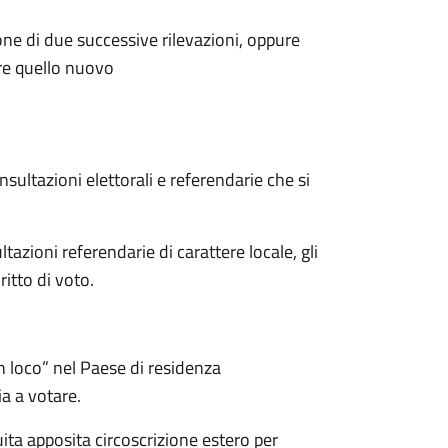
ione di due successive rilevazioni, oppure
ire quello nuovo
onsultazioni elettorali e referendarie che si
tazioni referendarie di carattere locale, gli
ritto di voto.
in loco” nel Paese di residenza
ia a votare.
uita apposita circoscrizione estero per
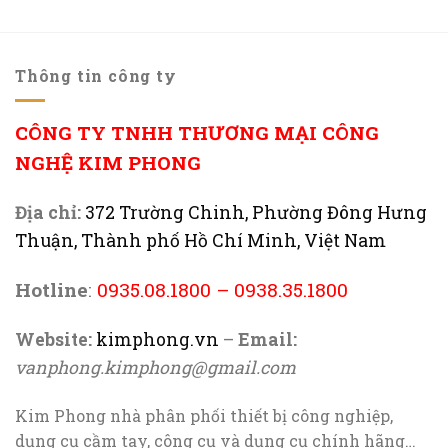
Thông tin công ty
CÔNG TY TNHH THƯƠNG MẠI CÔNG
NGHỆ KIM PHONG
Địa chỉ:
372 Trường Chinh, Phường Đông Hưng
Thuận, Thành phố Hồ Chí Minh, Việt Nam
Hotline
:
0935.08.1800
–
0938.35.1800
Website:
kimphong.vn
–
Email:
vanphong.kimphong@gmail.com
Kim Phong nhà phân phối thiết bị công nghiệp,
dụng cụ cầm tay, công cụ và dụng cụ chính hãng…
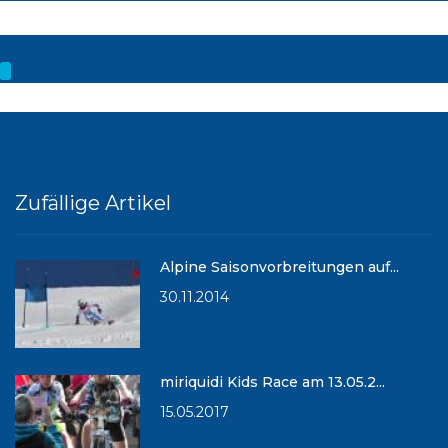
Zufällige Artikel
Alpine Saisonvorbreitungen auf...
30.11.2014
miriquidi Kids Race am 13.05.2...
15.05.2017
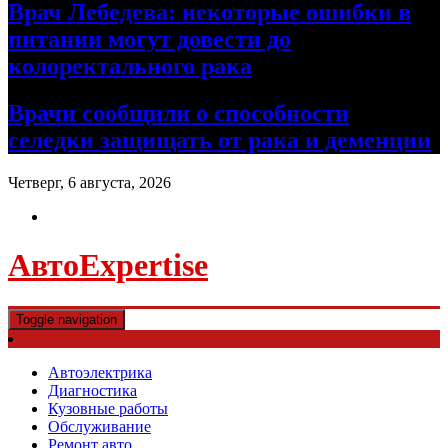
Врач Лебедева: некоторые ошибки в
питании могут довести до
колоректального рака
Врачи сообщили о способности
селедки защищать от рака и деменции
Четверг, 6 августа, 2026
АвтоExpertise
Toggle navigation
Автоэлектрика
Диагностика
Кузовные работы
Обслуживание
Ремонт авто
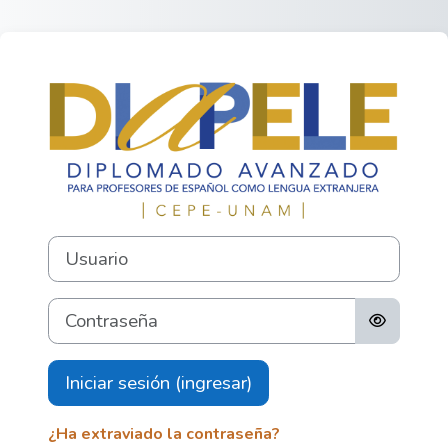
Saltar al contenido principal
Ingresar a D
Usuario
Contraseña
Iniciar sesión (ingresar)
¿Ha extraviado la contraseña?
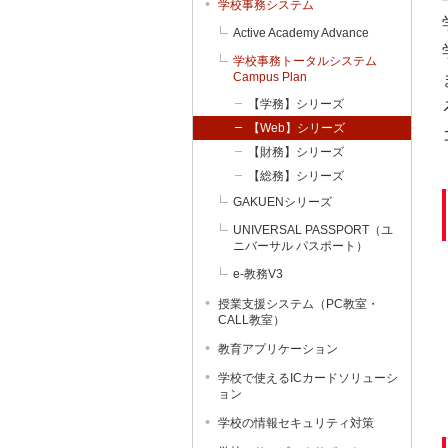
学校事務システム
Active Academy Advance
学校事務トータルシステム
Campus Plan
【学務】シリーズ
【Web】シリーズ
【財務】シリーズ
【総務】シリーズ
GAKUENシリーズ
UNIVERSAL PASSPORT（ユ
ニバーサル パスポート）
e-教務V3
授業支援システム（PC教室・
CALL教室）
教育アプリケーション
学校で使えるICカードソリューシ
ョン
学校の情報セキュリティ対策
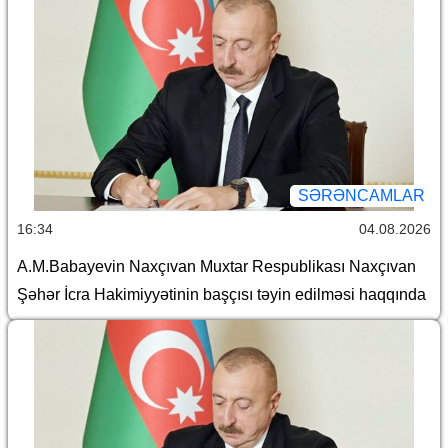
SƏRƏNCAMLAR
16:34
04.08.2026
A.M.Babayevin Naxçıvan Muxtar Respublikası Naxçıvan
Şəhər İcra Hakimiyyətinin başçısı təyin edilməsi haqqında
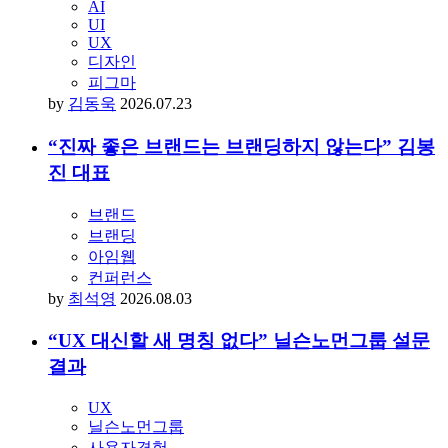
AI
UI
UX
디자인
피그마
by
김동욱
2026.07.23
“진짜 좋은 브랜드는 브랜딩하지 않는다” 김봉
진 대표
브랜드
브랜딩
아임웹
컨퍼런스
by
최석영
2026.08.03
“UX 대신할 새 명칭 없다” 닐슨노먼그룹 설문
결과
UX
닐슨노먼그룹
사용자경험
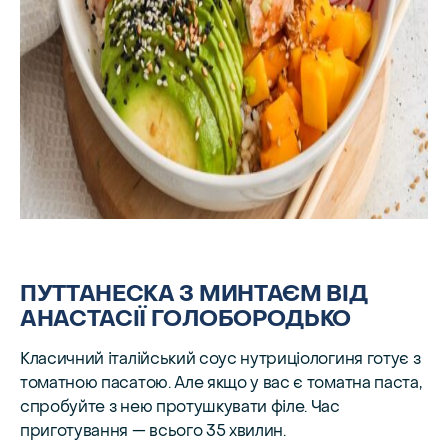
ПУТТАНЕСКА З МИНТАЄМ ВІД
АНАСТАСІЇ ГОЛОБОРОДЬКО
Класичний італійський соус нутриціологиня готує з
томатною пасатою. Але якщо у вас є томатна паста,
спробуйте з нею протушкувати філе. Час
приготування — всього 35 хвилин.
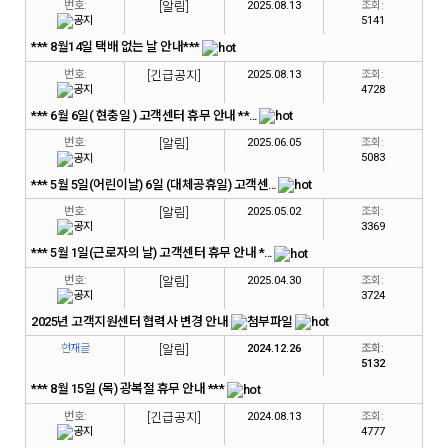
번호:
[알림]
2025.08.13
조회:
5141
*** 8월14일 택배 없는 날 안내***
번호:
[긴급공지]
2025.08.13
조회:
4728
*** 6월 6일( 현충일 ) 고객센터 휴무 안내 **...
번호:
[알림]
2025.06.05
조회:
5083
*** 5월 5일(어린이날) 6일 (대체공휴일) 고객센...
번호:
[알림]
2025.05.02
조회:
3369
*** 5월 1일(근로자의 날) 고객센터 휴무 안내 *...
번호:
[알림]
2025.04.30
조회:
3724
2025년 고객지원센터 협력사 변경 안내
현재글
[알림]
2024.12.26
조회:
5132
*** 8월 15일 (목) 광복절 휴무 안내 ***
번호:
[긴급공지]
2024.08.13
조회:
4777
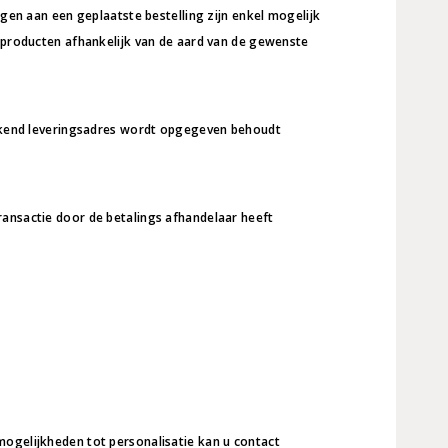
ngen aan een geplaatste bestelling zijn enkel mogelijk
n producten afhankelijk van de aard van de gewenste
wijkend leveringsadres wordt opgegeven behoudt
ransactie door de betalings afhandelaar heeft
mogelijkheden tot personalisatie kan u contact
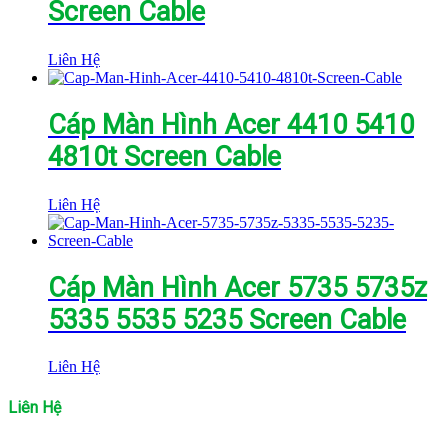
Screen Cable
Liên Hệ
Cáp Màn Hình Acer 4410 5410
4810t Screen Cable
Liên Hệ
Cáp Màn Hình Acer 5735 5735z
5335 5535 5235 Screen Cable
Liên Hệ
Liên Hệ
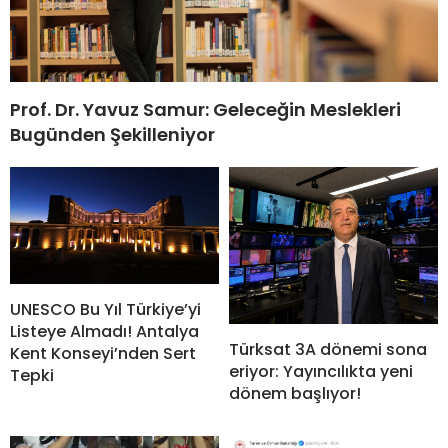
Prof. Dr. Yavuz Samur: Geleceğin Meslekleri
Bugünden Şekilleniyor
UNESCO Bu Yıl Türkiye’yi
Listeye Almadı! Antalya
Türksat 3A dönemi sona
Kent Konseyi’nden Sert
eriyor: Yayıncılıkta yeni
Tepki
dönem başlıyor!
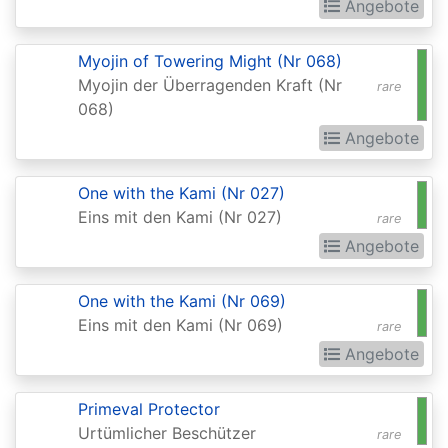
Angebote
(Strixhaven)
Commander
Myojin of Towering Might (Nr 068)
Myojin der Überragenden Kraft (Nr
Anthology
rare
068)
Commander
Angebote
Anthology
II
One with the Kami (Nr 027)
Eins mit den Kami (Nr 027)
Commander
rare
Angebote
Legends
Commander
One with the Kami (Nr 069)
Legends:
Eins mit den Kami (Nr 069)
rare
Battle
Angebote
for
Baldurs
Primeval Protector
Urtümlicher Beschützer
Gate
rare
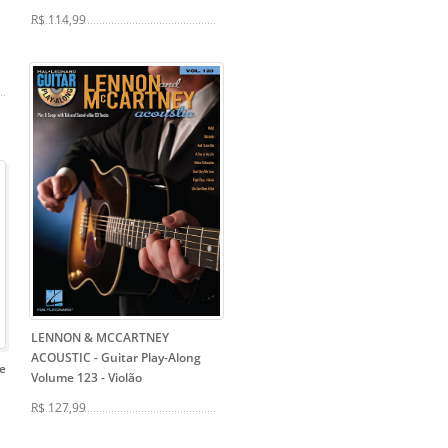
R$ 114,99
LENNON & MCCARTNEY
ACOUSTIC - Guitar Play-Along
e
Volume 123
- Violão
R$ 127,99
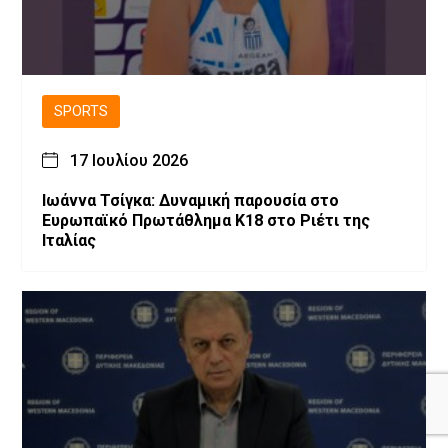
SPORTS
17 Ιουλίου 2026
Ιωάννα Τσίγκα: Δυναμική παρουσία στο
Ευρωπαϊκό Πρωτάθλημα Κ18 στο Ριέτι της
Ιταλίας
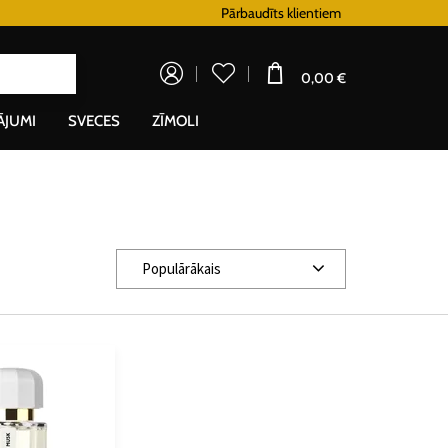
Lojalitātes programma
Pārbaudīts klientiem
Doprava zadarm
0,00 €
ĀJUMI
SVECES
ZĪMOLI
Populārākais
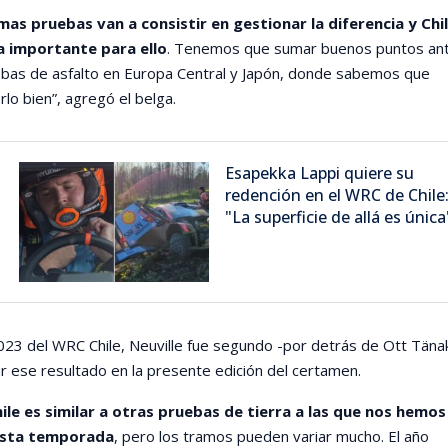
imas pruebas van a consistir en gestionar la diferencia y Chi
a importante para ello
. Tenemos que sumar buenos puntos an
uebas de asfalto en Europa Central y Japón, donde sabemos que
o bien”, agregó el belga.
Esapekka Lappi quiere su
redención en el WRC de Chile
"La superficie de allá es única
2023 del WRC Chile, Neuville fue segundo -por detrás de Ott Täna
 ese resultado en la presente edición del certamen.
Chile es similar a otras pruebas de tierra a las que nos hemos
esta temporada
, pero los tramos pueden variar mucho. El año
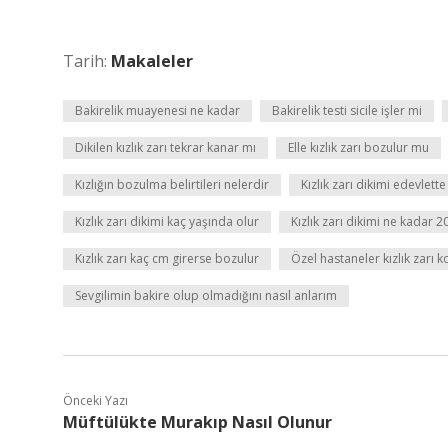
Tarih:
Makaleler
Bakirelik muayenesi ne kadar
Bakirelik testi sicile işler mi
Dikilen kızlık zarı tekrar kanar mı
Elle kızlık zarı bozulur mu
Kızlığın bozulma belirtileri nelerdir
Kızlık zarı dikimi edevlet
Kızlık zarı dikimi kaç yaşında olur
Kızlık zarı dikimi ne kadar 2
Kızlık zarı kaç cm girerse bozulur
Özel hastaneler kızlık zarı 
Sevgilimin bakire olup olmadığını nasıl anlarım
Önceki Yazı
Müftülükte Murakıp Nasıl Olunur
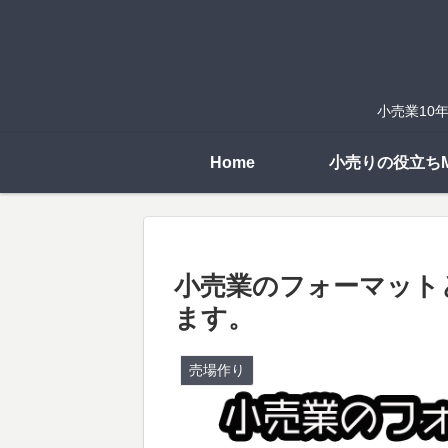
小売業10
Home
小売りの役立ちM
小売業のフォーマット
ます。
売場作り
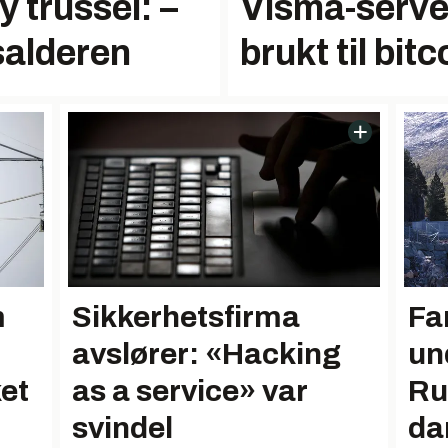
 trussel: –
Visma-serve
salderen
brukt til bit
Sikkerhetsfirma
Fa
m
avslører: «Hacking
un
as a service» var
Ru
et
svindel
da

• • • • • • •

To do
Once the line with "6일 (대체공휴일) 고객센..." has been found above, output that line and every later line exactly, stopping after the line with "n producten afhankelijk", and omit the pictures.

Answer area
*** 5월 5일(어린이날) 6일 (대체공휴일) 고객센...
번호:
[알림]
2025.05.02
조회:
3369
*** 5월 1일(근로자의 날) 고객센터 휴무 안내 *...
번호:
[알림]
2025.04.30
조회:
3724
2025년 고객지원센터 협력사 변경 안내
현재글
[알림]
2024.12.26
조회:
5132
*** 8월 15일 (목) 광복절 휴무 안내 ***
번호:
[긴급공지]
2024.08.13
조회:
4777
ngen aan een geplaatste bestelling zijn enkel mogelijk
n producten afhankelijk van de aard van de gewenste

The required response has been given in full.